(タカノケイ 作)
武器監修:砂屋
鉛色の空を背景に、彼女はふわりと宙に浮いていた。
容赦のない破壊を経て、悠久の無に微睡んでいるような世界の真ん中。不釣り合いなくらい真っ白なワンピースに身を包んで、真昼の月のようにぽっかりと浮かんでいる。
彼女の背負う飛翔ユニットから発生する仄碧いプラズマは、まるで天使の羽根だと思った。ワンピースから覗く華奢な手足につけられた鋼鉄の装備は、天に帰さない為の枷だ。
「なあ、俺たちが戦うことに意味ってあんの?」
体のいたるところに、彼女以上の武器を搭載しておいて、聞いてもらえるはずもない。愚かだということも十分にわかっている。それでも尚、俺は駄々をこねるように言った。
彼女は、すっと視線を落とす。そこには腐り始めた人の体と壊れたアンドロイドが折り重なるように倒れていた。腐敗臭とオイルの匂いは判断能力が低下しそうなほどだ。
「人類は滅んだも同然。一人しか残ってないんだから。目的達成だよ」
この戦いは不要だ。そう伝えたいのに彼女は眉一つ動かさない。落とした視線が答えなのだ。彼女たちは仲間を殺したものを決して許さない。

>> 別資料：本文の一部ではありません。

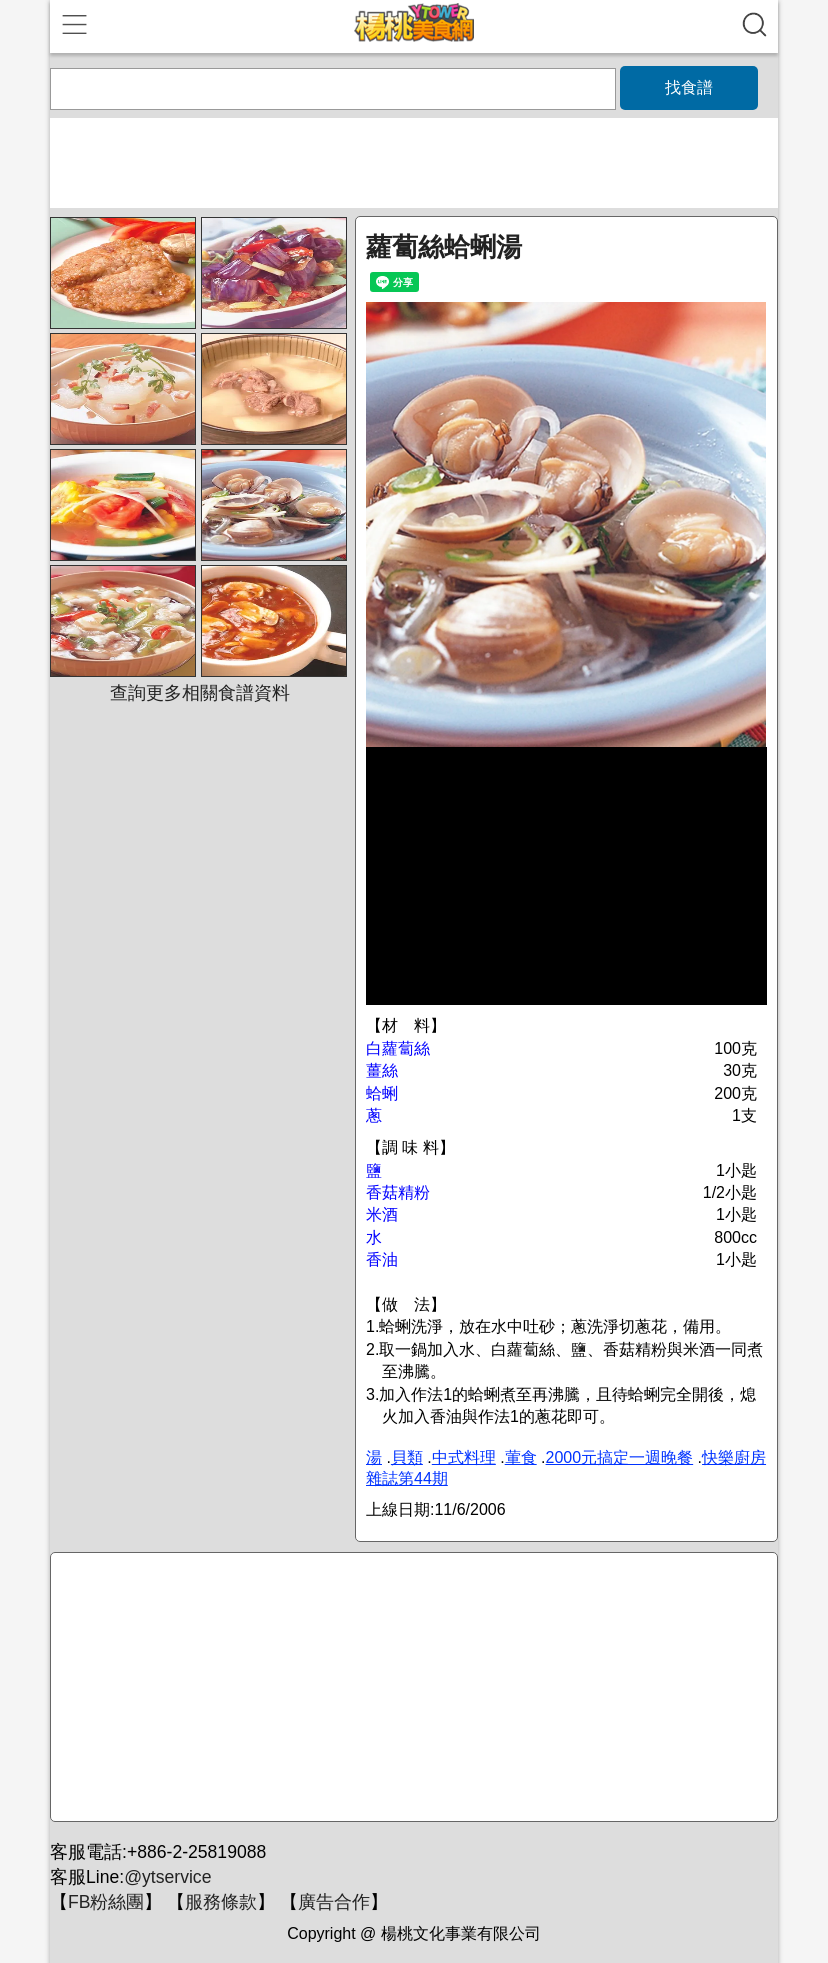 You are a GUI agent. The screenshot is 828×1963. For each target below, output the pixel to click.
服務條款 (221, 1902)
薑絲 (382, 1070)
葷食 (521, 1457)
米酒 (382, 1214)
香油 (382, 1259)
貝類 (407, 1457)
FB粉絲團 (106, 1902)
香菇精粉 (398, 1192)
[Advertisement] (411, 1688)
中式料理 (464, 1457)
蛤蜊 (382, 1093)
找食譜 (689, 87)
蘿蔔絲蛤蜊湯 (444, 247)
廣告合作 (334, 1902)
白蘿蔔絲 (398, 1048)
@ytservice (167, 1877)
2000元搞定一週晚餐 (620, 1457)
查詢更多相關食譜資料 (200, 693)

彼女は大きく仰け反った。金切り声のような金属音が響く。
「この石頭!」
崩れかけた建物に向かって走りながら叫ぶ。両手を差し出すようにした彼女から発せられた重金属共振砲の光が、地面にまっすぐな線を焼きつけながら俺を追ってくる。反動の強さのために、追ってくる速度が遅いのは有難いが、触れたら一瞬で溶かされてしまう。
朽ちかけた扉を蹴破って建物の中に転がり込んだ。割れて散らばったガラスが、背中の下で涼しげな音をたてて更に細かい破片になる。
転がった勢いのまま立ち上がって、建物の中央にある幅広い階段を駆け上った。彼女の共振砲は大きさのせいで自分より高い場所に仰角を取れない。そして、浮かんでいられる高度には限界がある。四階まで登れば上を取れるだろう。もちろん、登るまで同じところに居てはくれないだろうが。
「はあ!?」
三階まで駆け上がって思わず立ち止まる。四階に上る階段は崩れ落ちて登れそうになかった。
「なるほどね、追い込まれてたわけだ」
待ち構えていたように、浮いている窓の向こうの白い影に向かって鉛弾を打ち出す。だが、正確に狙い定めたはずの弾丸も、彼女の頬を少し掠っただけだった。
照準はとっくに合わせてあるだろう光の束がまっすぐに飛んでくる。
「さすがだね」
光線の軌道に追われるようにして走る。マズイ、と思う。誘導されているのだ。何かあるに違いない。案の定、彼女は一旦照射を止め、両手を広げた。
「別々に動かせるようになったのかよ!?」
両側から向かってくる幾分か細くなった光線。当然、細くなった分だけ速い。
「くっそ」
背中の対空誘導ミサイルを天井に向けて撃つ。散らばる破片に目隠しをされて、光線が迷うように曲線を描いた。その隙に、踵に装備された推進装置で上階に飛び上がり、まっすぐ窓に向かって走る。逃げられていなければ、今度こそ、上を取れているはず――
「え」
目の前には彼女が浮遊していた。両手を揃えて俺に向けている。少しの躊躇もなく射出された光線が俺の腹を貫いた。
バチバチ、と俺がショートする音だけが、がらんどうの空間に響く。彼女の体のいたるところに装備されていた武器が、重金属共振砲以外なくなっていることに気が付いた。
「なるほど、軽くしたんだ」
俺は後向きに倒れる。損傷は大きい。間違いなく自己修復の前に壊されるだろう。彼女は窓から建物の中に入って俺を見下ろした。ちりちりと大気を灼く飛翔ユニットのプラズマは、やっぱり天使の羽のように見えた。
「天使みたいだなって、いつも思ってたよ。プログラムに逆らえたらどんなにいいかって」
「だまれ」
彼女は俺の頭に照準を定める。その手がわずかに震えている。怒りだろうか、歓喜だろうか、恐怖なのだろうか。それを知りたい、君を一人にしたくない。だけど、そんな言葉はきっと伝わらない。
「ごめんな」
「だまれ! 人のように話すな! 心のあるふりをするな!」
彼女の目から涙の粒が零れる。この涙が悲しみの涙だったなら、それにうれし涙を返せたらどんなにかいいだろう。そう思っているのは、心ではないのだろうか。
彼女の手に光の粒が生まれる。やっぱり彼女は天使だと思う。神の使徒、俺を永遠の呪縛から解き放つ熾天使。
光の粒は徐々に大きくなって――。